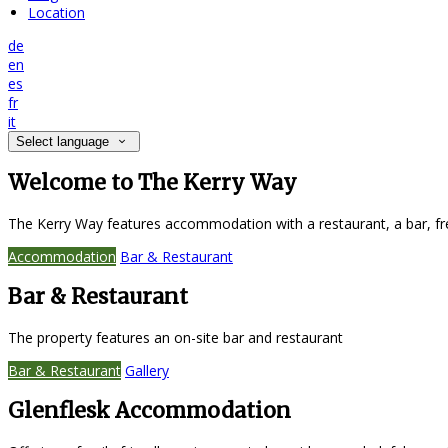
Location
de
en
es
fr
it
Select language
Welcome to The Kerry Way
The Kerry Way features accommodation with a restaurant, a bar, fr
Accommodation
Bar & Restaurant
Bar & Restaurant
The property features an on-site bar and restaurant
Bar & Restaurant
Gallery
Glenflesk Accommodation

* * *

WHAT YOU HAVE TO DO: Take every entry and repeat it verbatim, minus the pictures.

PROBLEM SOLUTION:
Location
de
en
es
fr
it
Select language
Welcome to The Kerry Way
The Kerry Way features accommodation with a restaurant, a bar, fr
Accommodation
Bar & Restaurant
Bar & Restaurant
The property features an on-site bar and restaurant
Bar & Restaurant
Gallery
Glenflesk Accommodation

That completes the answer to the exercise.